Liquid organizations

They are horizontal organizations without fixed hierarchy, based on trust through delegation. All their members have equal weight and they organize themselves in workgroups or organic groups from shared traits (city, region, etc).

It is based in three keystones: nexus (groups), flows and delegation. In this post I’m going to focus in two of them, leaving apart nexus. They are fully explained in the analysis.

Delegation

Without delegation, horizontal structures with crowded nexus don’t scale. They may work slow until stagnation. Delegation is key to allow a minimal structure without it getting petrified.

Being it voluntary and revocable at any moment, we delegate because we trust. In Lýd is expected as free of terms or formalism. This allows to bring resilience to organizations as they are able to handle any unexpected situation.

Lýd is targeted to decentralized organizations with actionable targets. It can be used in debate-oriented groups, because of flow concept, but its main objective is to allow a swift, auditable and locking-free decisionmaking. It is a full extent liquid democracy's application.

E.g. when a group is created, in my opinion it should, as first action, hold a delegation “voting”, based on voluntary delegates’ merits. These delegations can change any time, even during a voting.

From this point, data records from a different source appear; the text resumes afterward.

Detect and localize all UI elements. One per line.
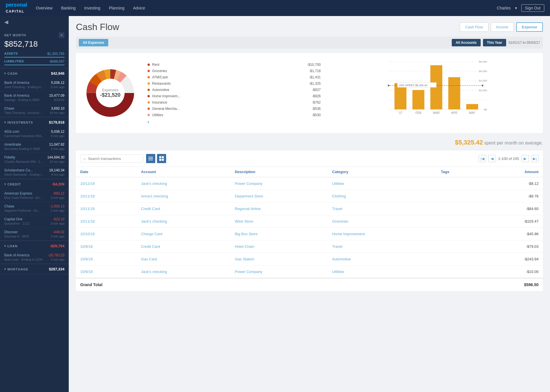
account-item[interactable]: Bank of America 15,477.09 Savings - Endi… [0, 91, 69, 104]
account-time: 3 min ago [51, 85, 64, 89]
account-item[interactable]: Capital One -923.10 Quicksilver - 1111 3… [0, 215, 69, 228]
group-header-investments[interactable]: INVESTMENTS $179,918 [0, 117, 69, 127]
table-row[interactable]: 10/9/18 Gas Card Gas Station Automotive … [76, 253, 543, 266]
td-date: 10/9/18 [76, 253, 137, 266]
td-account[interactable]: Credit Card [137, 203, 230, 215]
table-row[interactable]: 10/12/18 Jack's checking Power Company U… [76, 177, 543, 190]
legend-dot [148, 114, 150, 116]
search-box[interactable]: ⌕ [80, 155, 143, 163]
col-account[interactable]: Account [137, 167, 230, 177]
legend-item[interactable]: Automotive -$927 [148, 87, 321, 92]
nav-link-overview[interactable]: Overview [36, 6, 52, 10]
account-time: 3 min ago [51, 235, 64, 238]
td-category[interactable]: Travel [328, 240, 437, 253]
table-row[interactable]: 10/11/18 Credit Card Regional Airline Tr… [76, 203, 543, 215]
next-page-button[interactable]: ▶ [521, 155, 529, 162]
svg-text:'17: '17 [398, 111, 402, 114]
first-page-button[interactable]: |◀ [479, 155, 486, 162]
table-row[interactable]: 10/9/18 Jack's checking Power Company Ut… [76, 266, 543, 278]
group-header-loan[interactable]: LOAN -$26,784 [0, 241, 69, 251]
all-accounts-button[interactable]: All Accounts [452, 39, 481, 46]
account-item[interactable]: Bank of America 5,036.12 Joint Checking … [0, 78, 69, 91]
td-account[interactable]: Anna's checking [137, 190, 230, 203]
td-category[interactable]: Groceries [328, 215, 437, 228]
td-category[interactable]: Utilities [328, 266, 437, 278]
legend-item[interactable]: General Mercha... -$536 [148, 106, 321, 111]
group-header-mortgage[interactable]: MORTGAGE $287,334 [0, 264, 69, 274]
group-name: INVESTMENTS [4, 121, 33, 124]
td-category[interactable]: Travel [328, 203, 437, 215]
table-row[interactable]: 10/11/18 Anna's checking Deparment Store… [76, 190, 543, 203]
liabilities-label: LIABILITIES [4, 60, 24, 64]
group-header-cash[interactable]: CASH $42,946 [0, 68, 69, 78]
account-item[interactable]: American Express -893.12 Blue Cash Prefe… [0, 189, 69, 202]
tab-income[interactable]: Income [491, 22, 514, 32]
account-item[interactable]: Scholarshare Ca... 19,140.34 Devin Barto… [0, 166, 69, 179]
td-category[interactable]: Clothing [328, 190, 437, 203]
table-row[interactable]: 10/10/18 Charge Card Big Box Store Home … [76, 228, 543, 240]
tab-cashflow[interactable]: Cash Flow [460, 22, 488, 32]
table-row[interactable]: 10/9/18 Credit Card Hotel Chain Travel -… [76, 240, 543, 253]
col-date[interactable]: Date [76, 167, 137, 177]
this-year-button[interactable]: This Year [483, 39, 506, 46]
account-item[interactable]: Discover -448.02 Discover It - 9876 3 mi… [0, 228, 69, 241]
td-account[interactable]: Jack's checking [137, 215, 230, 228]
account-item[interactable]: Bank of America -26,783.23 Auto Loan - E… [0, 251, 69, 264]
nav-link-planning[interactable]: Planning [109, 6, 125, 10]
legend-item[interactable]: Home Improvem... -$926 [148, 94, 321, 99]
table-row[interactable]: 10/11/18 Jack's checking Wine Store Groc… [76, 215, 543, 228]
prev-page-button[interactable]: ◀ [488, 155, 496, 162]
col-tags[interactable]: Tags [437, 167, 481, 177]
account-time: 9 hrs ago [51, 173, 64, 176]
group-name: CASH [4, 72, 17, 75]
td-category[interactable]: Utilities [328, 177, 437, 190]
legend-item[interactable]: ATM/Cash -$1,431 [148, 75, 321, 80]
td-category[interactable]: Automotive [328, 253, 437, 266]
td-category[interactable]: Home Improvement [328, 228, 437, 240]
svg-text:$0: $0 [484, 108, 487, 111]
td-account[interactable]: Charge Card [137, 228, 230, 240]
col-category[interactable]: Category [328, 167, 437, 177]
logo[interactable]: personal CAPITAL [6, 2, 27, 14]
td-account[interactable]: Gas Card [137, 253, 230, 266]
legend-more-button[interactable]: ▾ [148, 120, 321, 124]
list-view-button[interactable] [146, 154, 155, 163]
legend-item[interactable]: Utilities -$530 [148, 112, 321, 118]
legend-item[interactable]: Restaurants -$1,325 [148, 81, 321, 86]
nav-user[interactable]: Charles [497, 6, 510, 10]
account-item[interactable]: Ameritrade 11,047.92 Securities Ending i… [0, 140, 69, 153]
svg-text:MAY: MAY [469, 111, 475, 114]
td-account[interactable]: Credit Card [137, 240, 230, 253]
back-arrow-icon[interactable]: ◀ [0, 16, 69, 28]
nav-link-advice[interactable]: Advice [133, 6, 145, 10]
group-header-credit[interactable]: CREDIT -$4,209 [0, 179, 69, 189]
all-expenses-button[interactable]: All Expenses [79, 39, 108, 46]
add-account-button[interactable]: + [59, 32, 64, 38]
account-item[interactable]: Chase -1,935.13 Sapphire Preferred - En.… [0, 202, 69, 215]
donut-center: Expenses -$21,520 [100, 88, 120, 98]
legend-item[interactable]: Rent -$10,700 [148, 62, 321, 67]
col-amount[interactable]: Amount [482, 167, 543, 177]
account-name: Ameritrade [4, 142, 21, 146]
nav-link-investing[interactable]: Investing [84, 6, 100, 10]
td-amount: -$8.12 [482, 177, 543, 190]
legend-amount: -$10,700 [307, 63, 321, 67]
td-description: Power Company [231, 266, 328, 278]
col-description[interactable]: Description [231, 167, 328, 177]
td-description: Wine Store [231, 215, 328, 228]
legend-item[interactable]: Groceries -$1,718 [148, 68, 321, 74]
nav-link-banking[interactable]: Banking [61, 6, 76, 10]
account-item[interactable]: Chase 3,692.10 Total Checking - Account.… [0, 104, 69, 117]
td-account[interactable]: Jack's checking [137, 177, 230, 190]
search-input[interactable] [88, 157, 140, 161]
account-item[interactable]: 401k.com 5,036.12 Carmichael Industries … [0, 127, 69, 140]
td-account[interactable]: Jack's checking [137, 266, 230, 278]
tab-expense[interactable]: Expense [516, 22, 543, 32]
grid-view-button[interactable] [157, 154, 166, 163]
last-page-button[interactable]: ▶| [531, 155, 539, 162]
account-item[interactable]: Fidelity 144,694.30 Charles Bartowski IR… [0, 153, 69, 166]
svg-text:FEB: FEB [415, 111, 421, 114]
legend-item[interactable]: Insurance -$762 [148, 100, 321, 105]
signout-button[interactable]: Sign Out [521, 4, 544, 12]
account-name: Discover [4, 230, 18, 234]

First delegation “voting” eases member’s mutual acquaintance, as well as starting to work immediately. It doesn’t prevent new members becoming delegates, because there are no deadlines or restrictions.

Before going to the next point, I want to point out while a member belongs to an organization, she trusts other groups where she doesn’t participate directly. This trusting is the ultimate implicit delegation and this already exists in current organizations. Lýd just make it explicit inside nexus.

Flows

In Lýd everything is a flow, from a conversation to a task or something bigger, a project. Everything revolves around dialogue and debate. These are required to get the best result from cocreation.

But only this is not sufficient. We need also to get working together the appropriate group. Using nexus, flows are organized according to our needs and they allow opinion’s exchange in easy to handle and focused groups.

Flows come with tools to manage usual situations like off-topics, low-content messages (e.g. +1 messages), etc.

All these tools must be available to anyone except those that destroy content, to guarantee a truly horizontal and lock-free communication.

Conclusion

Lýd reaches a balance between different kind of members. It also allows organizations to self-regulate and to get maximum participation, directly or not, without restrictions or arbitrary rules.

With this I close my first post about liquid organizations (also known as liqorgs). As different groups use it and others criticize and suggest improvements, I will improve the model. This will impact on the development of a tool to assist implementation and extension, about what I’ll keep you up to date too in next posts.